* [ASSIGNMENT]:
Would you write out the entries that follow word for word, omitting any images?

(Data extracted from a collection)
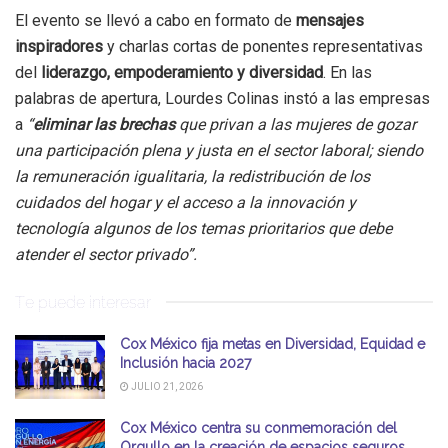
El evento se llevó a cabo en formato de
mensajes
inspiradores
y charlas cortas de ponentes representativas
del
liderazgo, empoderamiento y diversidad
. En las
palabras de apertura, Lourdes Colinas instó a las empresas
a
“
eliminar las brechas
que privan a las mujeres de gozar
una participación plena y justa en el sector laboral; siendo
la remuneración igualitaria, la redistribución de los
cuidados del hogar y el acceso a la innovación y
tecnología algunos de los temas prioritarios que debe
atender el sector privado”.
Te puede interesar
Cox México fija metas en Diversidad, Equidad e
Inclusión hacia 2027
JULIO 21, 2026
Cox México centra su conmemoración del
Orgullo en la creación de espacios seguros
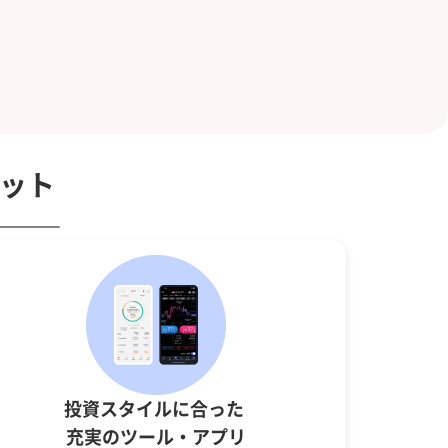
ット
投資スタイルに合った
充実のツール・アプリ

* [TASK RESULT]:
El evento se llevó a cabo en formato de
mensajes
inspiradores
y charlas cortas de ponentes representativas
del
liderazgo, empoderamiento y diversidad
. En las
palabras de apertura, Lourdes Colinas instó a las empresas
a
“
eliminar las brechas
que privan a las mujeres de gozar
una participación plena y justa en el sector laboral; siendo
la remuneración igualitaria, la redistribución de los
cuidados del hogar y el acceso a la innovación y
tecnología algunos de los temas prioritarios que debe
atender el sector privado”.
Te puede interesar
Cox México fija metas en Diversidad, Equidad e
Inclusión hacia 2027
JULIO 21, 2026
Cox México centra su conmemoración del
Orgullo en la creación de espacios seguros
ット
投資スタイルに合った
充実のツール・アプリ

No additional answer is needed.